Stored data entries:
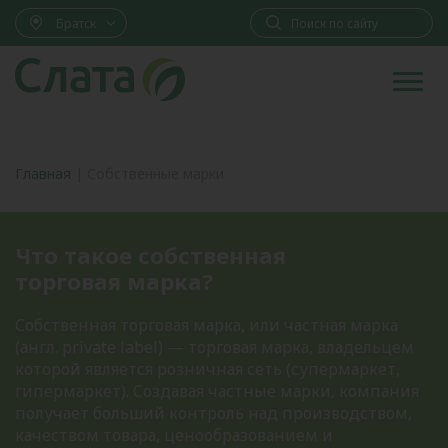
Братск
Главная
|
Собственные марки
Что такое собственная
торговая марка?
Собственная торговая марка, или частная марка
(англ. private label) — торговая марка, владельцем
которой является розничная сеть (супермаркет,
гипермаркет). Создавая частные марки, компания
получает больший контроль над производством,
качеством товара, ценообразованием и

**WHAT YOU SHOULD DO**
Pick every line of the data that includes the string "торговая".

**ANSWER BOX**
торговая марка?
Собственная торговая марка, или частная марка
(англ. private label) — торговая марка, владельцем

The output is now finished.